The problem started way before the admin entered the command. The root cause is that you can do this by entering a command in the first place. This sort of thing should be part of a change-controlled configuration management system, and the change should be reviewed before it gets rolled out, it should be rolled out on a staged basis to a single cluster, and it should get rolled back if it breaks things.

AWS Internal Help Desk

[EmagGeek]

The worker called the AWS internal helpdesk and the BOFH on the other end said "Okay, log in as root and type this... rm -rf slash... that'll fix it"

Transcript

[93+Escort+Wagon]

Enter command: DELETE ALL SERVERS
Confirm that you wish to delete all servers: YES
Are you sure? YES
You really wish to delete all servers? YES
I cannot find a predefined scenario under which all servers are removed. Do you wish to abort? NO
Please enter administrator command override to begin deletion of all servers: ZERO ZERO ZERO DESTRUCT ZERO

S3 outage not the big problem

[TheSync]

The big problem is not the US-EAST-1 S3 outage.

The big problem is all the other Amazon "special sauce" that blew up when US-EAST-1 S3 went down, which means Amazon has not adequately made their own services reliable with multi-AZ/multi-region resiliency.

Other AWS services in the US-EAST-1 Region that rely on S3 for storage, including the S3 console, Amazon Elastic Compute Cloud (EC2) new instance launches, Amazon Elastic Block Store (EBS) volumes (when data was needed from a S3 snapshot), and AWS Lambda were also impacted while the S3 APIs were unavailable.

So Echo/Alexa was down because it depends on Lambda, new subscriptions to AMI software, Simple Email Service, etc.

When I was in ops...

[QuietLagoon]

... we never, NEVER typed such critical commands. They were always entered into a script, and the script double-checked by a second set of eyes. While we did have some minor inconsequential errors, we never had a major error because of mis-typed commands.

Been there, done that

[Dorianny]

Speaking as a Sysadmin that has been there, nothing compares to the horror of realizing that the split second it took between hitting [Enter] and aborting with [Ctrl-c] was enough to blow up half the production environment.

This is why all potentially very dangerous commands should default to "--dry-run" and only execute with a "--force" switch.

The employee name was revealed.

[140Mandak262Jamuna]

Looks like Amazon has very strict sign off requirement. After entering the command, the system asked for his name to be logged for the audit trail.

His name was Robert `); DROP TABLE S3-subsystem; --

Re: cloud

[guruevi]

I would say most stuff requires ACID or at least continuously consistent databases (you don't always need transactions or atomicity) and eventually consistent is a niche. Most 'eventually consistent' systems I've seen have an entire layer on top to make sure the data is consistent.

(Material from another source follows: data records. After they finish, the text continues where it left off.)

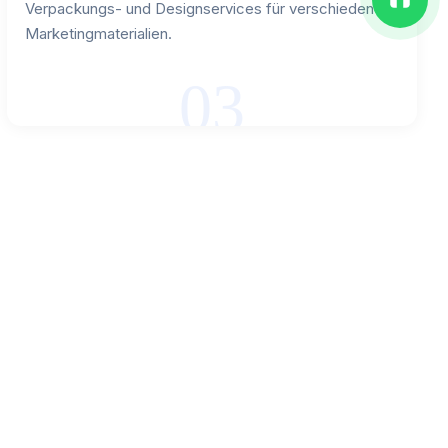
Verpackungs- und Designservices für verschiedene
Marketingmaterialien.
03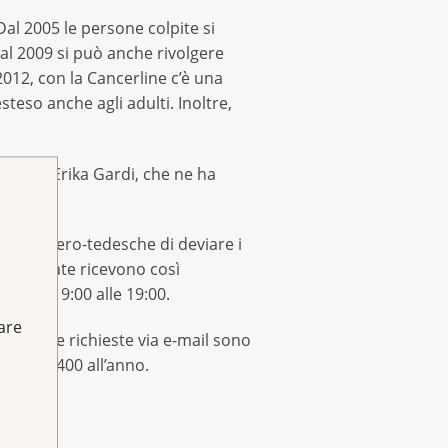
Dal 2005 le persone colpite si
al 2009 si può anche rivolgere
012, con la Cancerline c’è una
teso anche agli adulti. Inoltre,
poi da Erika Gardi, che ne ha
ro svizzero-tedesche di deviare i
interessate ricevono così
e dalle 9:00 alle 19:00.
fare
 2018, le richieste via e-mail sono
ando a 400 all’anno.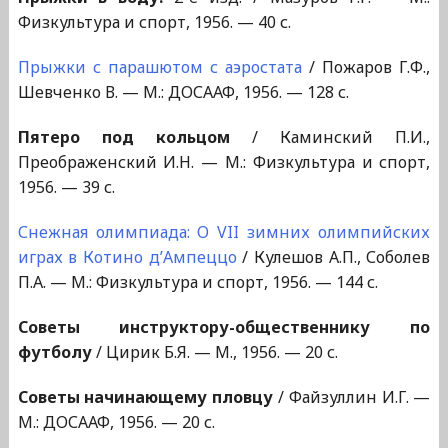
Физкультура и спорт, 1956. — 40 с.
Прыжки с парашютом с аэростата
/ Пожаров Г.Ф.,
Шевченко В. — М.: ДОСААФ, 1956. — 128 с.
Пятеро под кольцом
/ Каминский П.И.,
Преображенский И.Н. — М.: Физкультура и спорт,
1956. — 39 с.
Снежная олимпиада: О VII зимних олимпийских
играх в Котино д’Ампеццо
/ Кулешов А.П., Соболев
П.А. — М.: Физкультура и спорт, 1956. — 144 с.
Советы инструктору-общественнику по
футболу
/ Цирик Б.Я. — М., 1956. — 20 с.
Советы начинающему пловцу
/ Файзуллин И.Г. —
М.: ДОСААФ, 1956. — 20 с.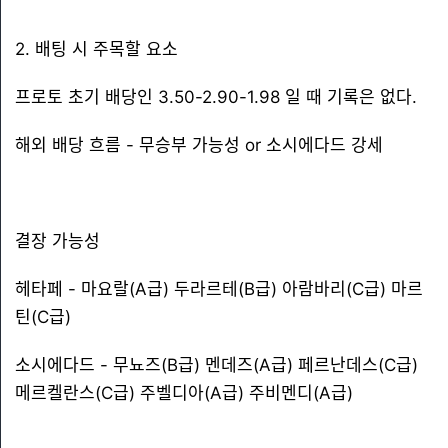
2. 배팅 시 주목할 요소
프로토 초기 배당인 3.50-2.90-1.98 일 때 기록은 없다.
해외 배당 흐름 - 무승부 가능성 or 소시에다드 강세
결장 가능성
헤타페 - 마요랄(A급) 두라르테(B급) 아람바리(C급) 마르
틴(C급)
소시에다드 - 무뇨즈(B급) 멘데즈(A급) 페르난데스(C급)
메르켈란스(C급) 주벨디아(A급) 주비멘디(A급)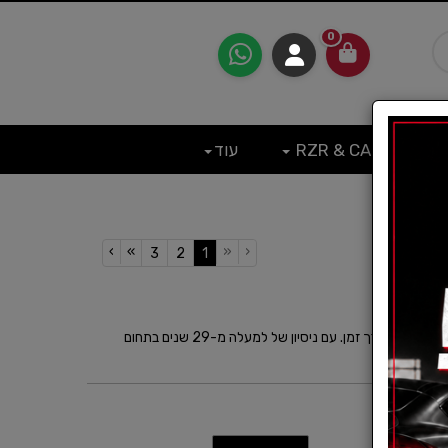
0
RZR & CAN
עוד
›
»
«
‹
(current)
3
2
1
בשקד חלפים אנחנו מבינים עד כמה הרכב שלכם חשוב לכם, ולכן אנו מציעים לכם מגוון איכותי של אביזרים ומוצרי טיפול לרכב שישמרו עליו נקי, מטופח ובטיחותי לאורך זמן. עם ניסיון של למעלה מ-29 שנים בתחום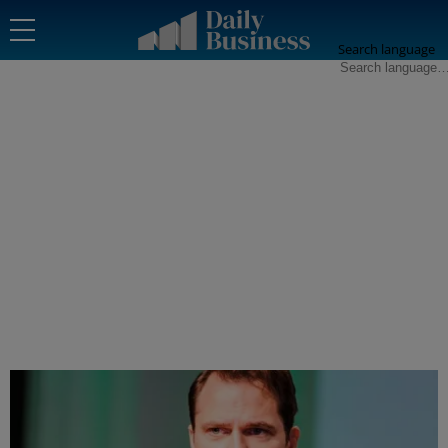
Search language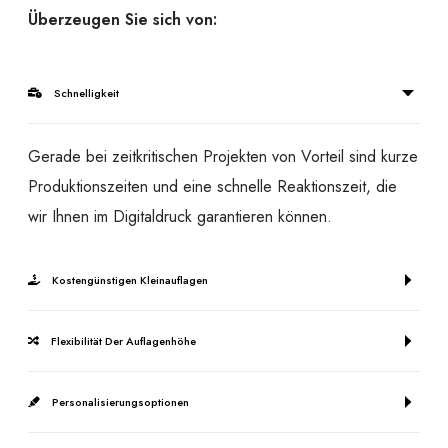
Überzeugen Sie sich von:
Schnelligkeit
Gerade bei zeitkritischen Projekten von Vorteil sind kurze
Produktionszeiten und eine schnelle Reaktionszeit, die
wir Ihnen im Digitaldruck garantieren können.
Kostengünstigen Kleinauflagen
Flexibilität Der Auflagenhöhe
Personalisierungsoptionen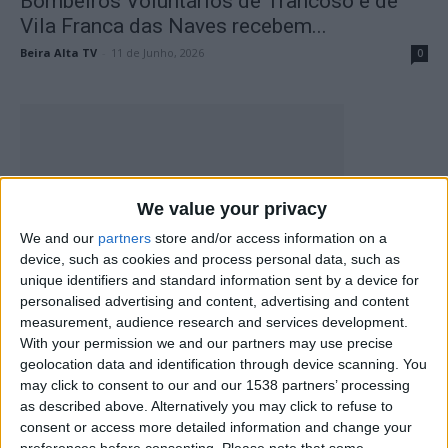
Bombeiros Voluntários de Trancoso e de
Vila Franca das Naves recebem...
Beira Alta TV
-
11 de Junho, 2026
0
We value your privacy
We and our
partners
store and/or access information on a
device, such as cookies and process personal data, such as
unique identifiers and standard information sent by a device for
Vila Franca das Naves prepara Carnaval
personalised advertising and content, advertising and content
irreverente com sátira, prémios e...
measurement, audience research and services development.
Beira Alta TV
-
6 de Fevereiro, 2026
0
With your permission we and our partners may use precise
geolocation data and identification through device scanning. You
may click to consent to our and our 1538 partners’ processing
as described above. Alternatively you may click to refuse to
consent or access more detailed information and change your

Anytime you do a financial transaction of any sorts (free or not), you need a consistent system or risk someone being able to manipulate the data. Obviously, some developers don't really care at first since eventually consistent updates are fast enough initially. But once they realize the mistake they made, an entire layer of patchwork gets written to make it behave like a rational database again.

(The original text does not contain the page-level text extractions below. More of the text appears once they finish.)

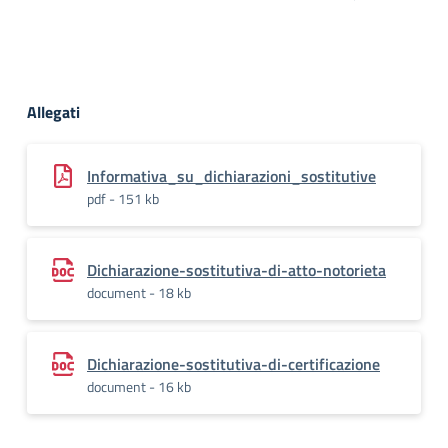
Allegati
Informativa_su_dichiarazioni_sostitutive
pdf - 151 kb
Dichiarazione-sostitutiva-di-atto-notorieta
document - 18 kb
Dichiarazione-sostitutiva-di-certificazione
document - 16 kb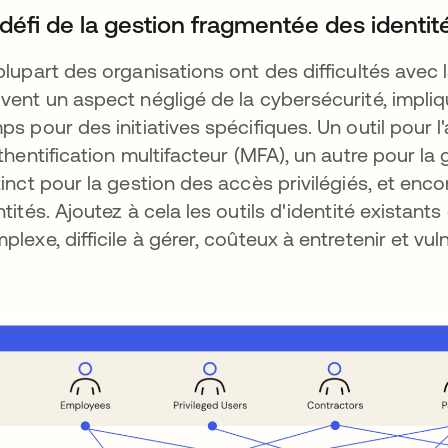
 défi de la gestion fragmentée des identit
plupart des organisations ont des difficultés avec l
vent un aspect négligé de la cybersécurité, impliq
ps pour des initiatives spécifiques. Un outil pour l
uthentification multifacteur (MFA), un autre pour la 
tinct pour la gestion des accès privilégiés, et en
ntités. Ajoutez à cela les outils d'identité exista
plexe, difficile à gérer, coûteux à entretenir et vu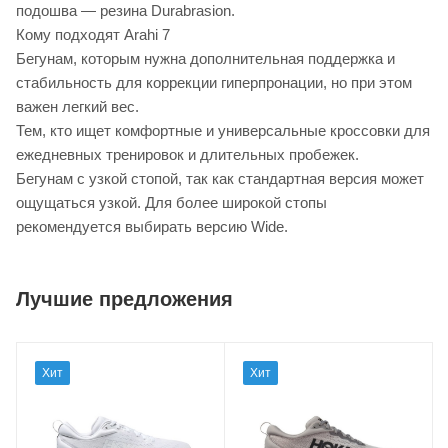
подошва — резина Durabrasion.
Кому подходят Arahi 7
Бегунам, которым нужна дополнительная поддержка и
стабильность для коррекции гиперпронации, но при этом
важен легкий вес.
Тем, кто ищет комфортные и универсальные кроссовки для
ежедневных тренировок и длительных пробежек.
Бегунам с узкой стопой, так как стандартная версия может
ощущаться узкой. Для более широкой стопы
рекомендуется выбирать версию Wide.
Лучшие предложения
Хит
Хит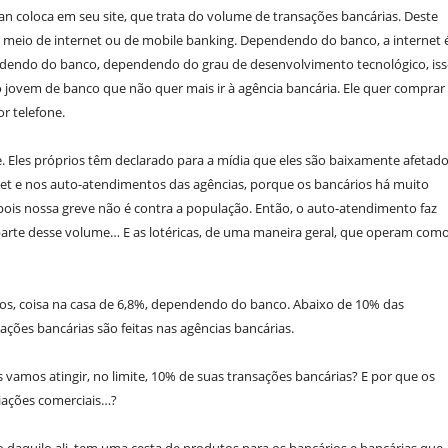
coloca em seu site, que trata do volume de transações bancárias. Deste
r meio de internet ou de mobile banking. Dependendo do banco, a internet 
dendo do banco, dependendo do grau de desenvolvimento tecnológico, is
o jovem de banco que não quer mais ir à agência bancária. Ele quer comprar
or telefone.
 Eles próprios têm declarado para a mídia que eles são baixamente afetad
rnet e nos auto-atendimentos das agências, porque os bancários há muito
pois nossa greve não é contra a população. Então, o auto-atendimento faz
arte desse volume… E as lotéricas, de uma maneira geral, que operam com
os, coisa na casa de 6,8%, dependendo do banco. Abaixo de 10% das
ções bancárias são feitas nas agências bancárias.
vamos atingir, no limite, 10% de suas transações bancárias? E por que os
iações comerciais…?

My experience suggests the opposite

[raymorris]

> For reliability/safety, you automate only that which is guaranteed to be safe. The more reliability/safety you want, the less you can automate.

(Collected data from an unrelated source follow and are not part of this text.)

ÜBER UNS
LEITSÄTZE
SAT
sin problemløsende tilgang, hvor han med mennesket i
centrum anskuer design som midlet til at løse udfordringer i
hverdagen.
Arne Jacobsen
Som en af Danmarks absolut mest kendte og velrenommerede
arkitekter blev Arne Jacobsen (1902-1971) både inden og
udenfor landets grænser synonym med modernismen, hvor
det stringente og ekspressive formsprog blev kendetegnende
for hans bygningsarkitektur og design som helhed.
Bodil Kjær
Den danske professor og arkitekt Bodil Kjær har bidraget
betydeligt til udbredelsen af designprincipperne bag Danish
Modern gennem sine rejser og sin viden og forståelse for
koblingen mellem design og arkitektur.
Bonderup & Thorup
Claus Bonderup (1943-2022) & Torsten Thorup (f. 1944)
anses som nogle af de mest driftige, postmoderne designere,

My experience is the exact opposite. When I write software to automate something, that automated procedure is planned and reviewed, then undergoes unit testing, integration testing, and acceptance testing. When I do something by hand - well you better hope the phone doesn't ring while I'm in the middle of it because if I lose concentration for a moment mistakes are quite possible. My boss agrees; the other day I mentioned I was doing something manually and he cocked his head and asked "manually? Isn't that subject to typos and other errors?"